In seeking to provide families with more security about their future finances, the Center’s Prosperity Agenda would eliminate many government created ‘barriers to success,’ putting forth policy recommendations in three general areas: spending reforms to reduce the scope of government and related corruption; tax reforms to spur economic growth; and regulatory reforms to free up individuals to be able to work and learn more freely and to unleash businesses to innovate and produce. With these reforms, tens of thousands of new jobs can be created in Rhode Island, according to the Center.

“It is important that citizens and policymakers understand that there are indeed steps we can take to improve our lot. That there are positive solutions to our state’s problems. That most of these solutions have been successful in other states. And that someone is actually looking out for you. These solutions are pro-business, pro-worker, pro-education, and pro-taxpayer ,”added Stenhouse.

The Prosperity Agenda is comprised of both high-impact, game-changing reforms as well as other policies to reverse what the Center refers to as ‘death by a thousand cuts syndrome.’ In virtually all cases, the reforms roll back existing laws that restrict economic or educational freedoms for individuals and businesses.

The high-impact reforms suggested are: elimination of the state sales tax, establishment of RI as a right-to-work state, and replacement of federally controlled health insurance exchanges with a Healthcare Freedom Act.
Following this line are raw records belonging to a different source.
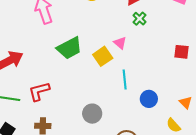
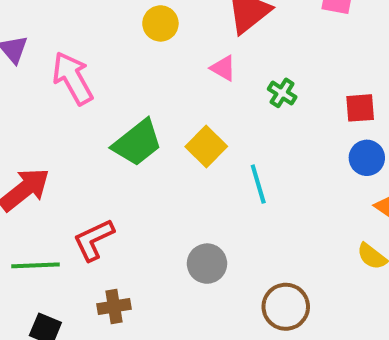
green cross: (139, 19) -> (282, 93), moved
pink triangle: (120, 43) -> (223, 68), moved
blue circle: (149, 99) -> (367, 158), moved

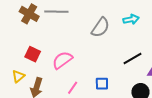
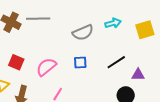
gray semicircle: (100, 27) -> (83, 33), turned 35
blue square: (102, 84) -> (80, 62), moved

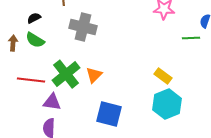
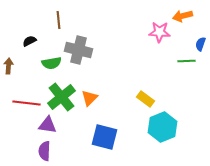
green semicircle: (35, 40) -> (52, 63), moved, turned -42
yellow rectangle: (163, 76) -> (146, 99), moved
Other reforms are also put forth in the areas of education, corporate welfare, tort reform, the estate tax, occupational licensing, the minimum wage, renewable energy mandates, truth in pension accounting, and the collective bargaining process.

All policy reform recommendations are supported by policy briefs or detailed research published over the past year by the Center or to be released in the coming months.

The Rhode Island Center for Freedom and Prosperity, a non-partisan public policy think tank, is the state’s leading free-enterprise advocacy organization. With a credo that freedom is indispensable to citizens’ well-being and prosperity, the Center’s mission is to stimulate a rigorous exchange of ideas with the goal of restoring competitiveness to Rhode Island through the advancement of market-based reform solutions.